Am allerletzten Spieltag einer enttäuschenden Saison musste der 1. FC Schweinfurt eine weitere Niederlage einstecken: Gegen Erzgebirge Aue gingen die Absteiger in der 27. Minute zwar in Führung, mussten dann aber dabei zusehen, wie die Gäste die Partie allmählich an sich rissen und am Ende mit 4:2 siegten. Die Torschützen für die Hausherren waren Sebastian Müller (27.) und Johannes Geis (63., Foulelfmeter), für Verl trafen Doppeltorschütze Marcel Bär (35., 67.) durch einen Handelfmeter, Erik Weinhauer (45.+2) und Jannic Ehlers (70.).
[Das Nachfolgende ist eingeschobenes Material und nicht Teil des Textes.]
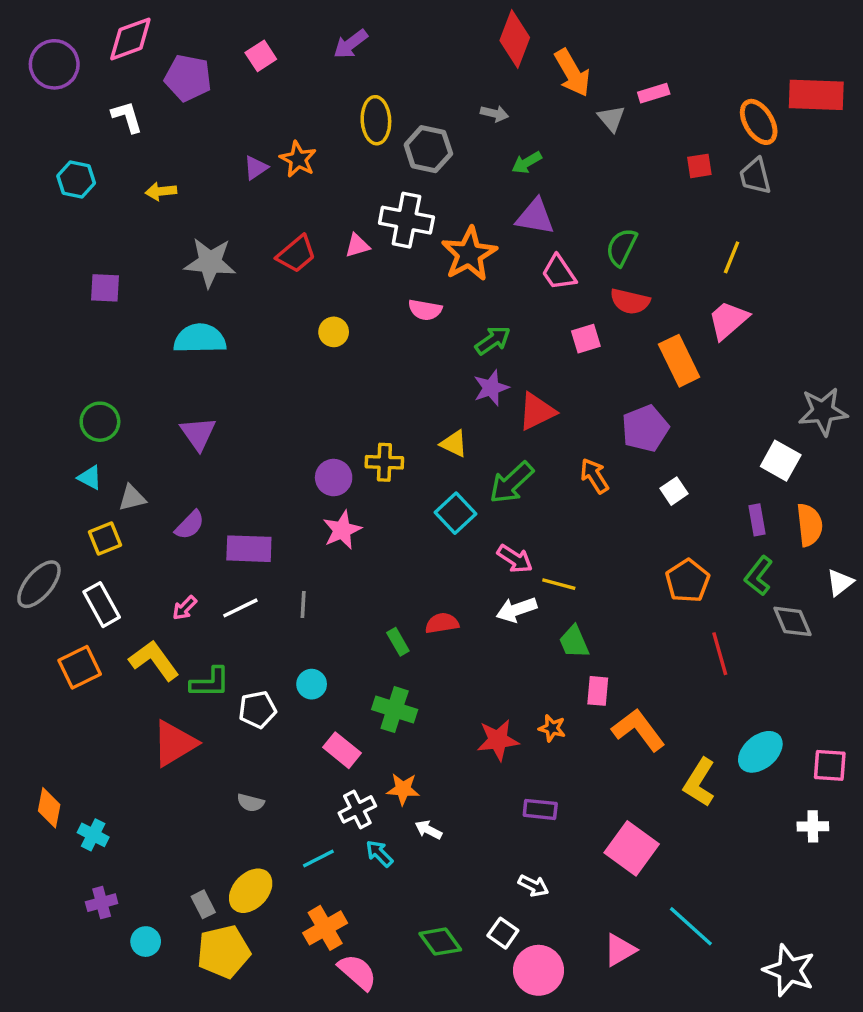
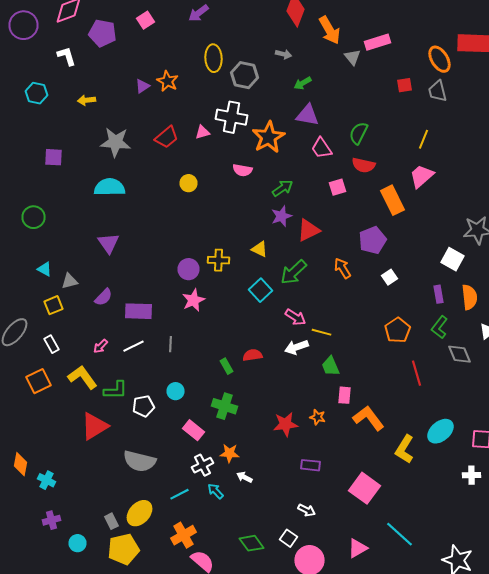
pink rectangle: (654, 93) -> (378, 42), size x1.4
green circle: (100, 422) -> (34, 217), moved
white rectangle: (102, 605) -> (52, 344), size x0.7
gray semicircle: (251, 803) -> (140, 461), size x2.0

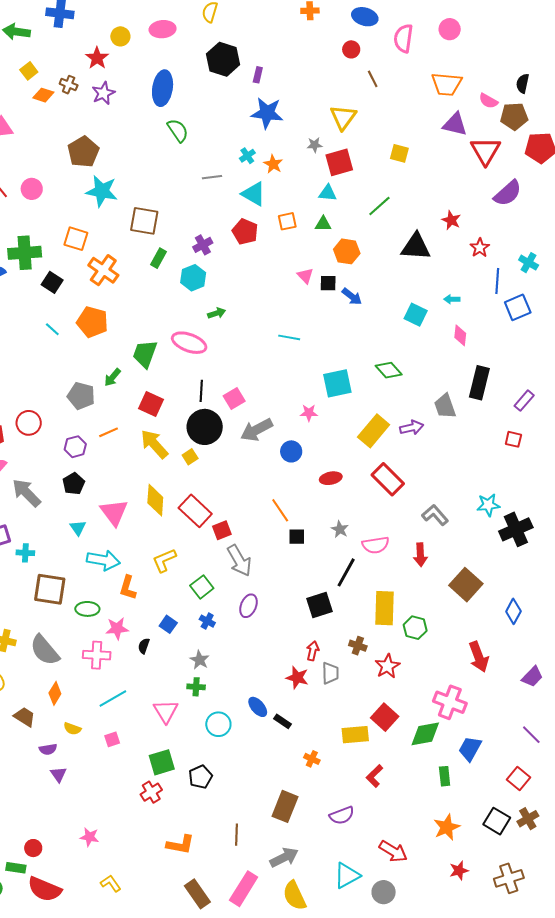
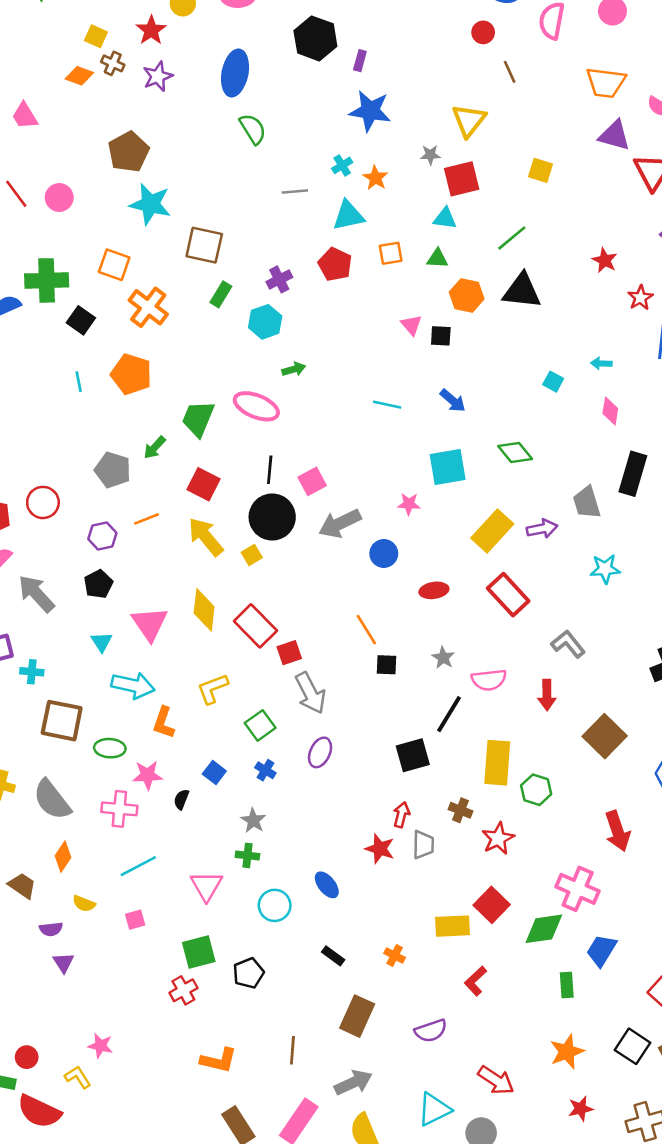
yellow square: (29, 71) -> (96, 36), moved, turned -30
cyan triangle: (254, 194) -> (348, 215), turned -44
black triangle: (416, 247) -> (522, 291), moved
blue arrow: (352, 297) -> (453, 401), moved
cyan square: (416, 315) -> (553, 382), size x0.7
cyan line: (52, 329) -> (79, 382), turned 35
cyan star: (488, 505) -> (605, 569), moved
black rectangle: (282, 721) -> (333, 956), moved
yellow L-shape: (111, 883) -> (78, 1077), moved

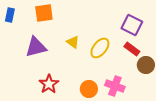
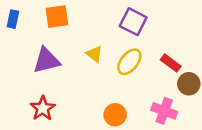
purple square: (132, 25) -> (133, 22), moved
red star: (49, 84) -> (43, 108), moved
pink cross: (115, 86) -> (164, 111), moved

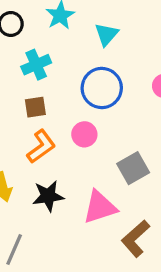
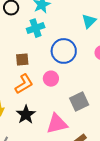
cyan triangle: (106, 34) -> (89, 21), moved
cyan cross: (36, 65) -> (36, 28), moved
black star: (48, 196) -> (26, 114), turned -30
Für Schweinfurt geht eine historisch schlechte Saison mit 21 Punkten zu Ende - keine andere Drittliga-Mannschaft in der Geschichte hatte am Ende der Spielzeit weniger Punkte. Bislang hielt Werder Bremen diesen Negativrekord mit 22 Punkten (Saison 2011/12).
Starker Start von Schweinfurt
Im Gegensatz zum letzten Ligaspiel wechselte Trainer Jermaine Jones auf zwei Positionen: Luca Trslic und Ekin Celebi starteten für Joshua Endres und Luca Zeller.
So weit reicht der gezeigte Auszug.